Trust Tiers
Not all benchmark results carry the same weight. Bench'd assigns a trust tier to every score based on who ran the benchmark, how it was verified, and whether the environment was controlled.
Bench'd Certified
benchd-certifiedHighest trust level. Benchmark was run by the Bench'd team using official infrastructure, with full isolation verification and cryptographic signing.
Requirements
- -Run executed by Bench'd team or authorized partner
- -Full isolation canary passed (no data contamination between runs)
- -Signed with Bench'd official keypair
- -Complete manifest with all traces published
- -Adapter reviewed and approved by Bench'd team
What it means for consumers
You can treat this score as ground truth. The run environment was controlled, the scoring was deterministic, and the receipt is cryptographically verifiable.
Vendor Verified
vendor-verifiedBenchmark was run by the system vendor using the official harness, with a signed manifest submitted for verification.
Requirements
- -Run executed using official benchd-harness package from PyPI
- -Manifest signed with vendor's own keypair
- -Signature verified by Bench'd
- -Adapter code submitted for review (may be proprietary)
- -At least one benchmark completed with full traces
What it means for consumers
The vendor used our tools and protocol, but controlled the environment. Results are likely accurate but could theoretically be cherry-picked or run on optimized configurations.
Community Verified
community-verifiedBenchmark was run by a community member using the official harness. Results are real but the environment was not controlled by Bench'd.
Requirements
- -Run executed using official benchd-harness package
- -Manifest signed (any keypair)
- -At least one benchmark completed
- -Adapter passes basic validation (benchd adapter validate)

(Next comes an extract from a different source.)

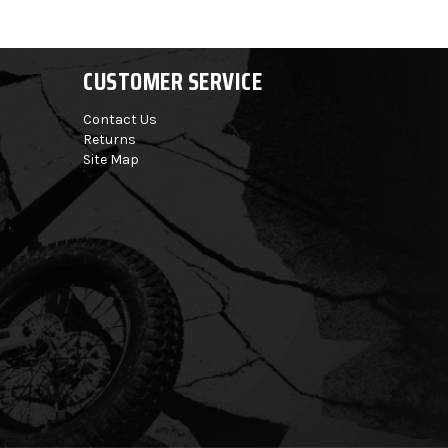
CUSTOMER SERVICE
Contact Us
Returns
Site Map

What it means for consumers
These are real benchmark results from a real adapter, but the runner's environment and configuration were not audited. Good for initial ranking; may need re-verification for leaderboard claims.
Listed
listedSystem is cataloged but has not been benchmarked yet. May have an adapter in development.
Requirements
- -System identified as an AI memory system
- -Basic metadata collected (name, website, category, track)
What it means for consumers
No benchmark data available. The system appears on the site for discovery purposes only. Scores will show as 'pending' or 'adapter_missing'.
Promotion path
Systems move up the trust ladder as they complete verification steps:
Vendors can accelerate promotion by submitting their adapter for review and requesting a certified run through the claim flow.
Stable URL: benchd.ai/methodology/trust-tiers
Version: 1.0 | Referenced in signed manifests and adapter contracts.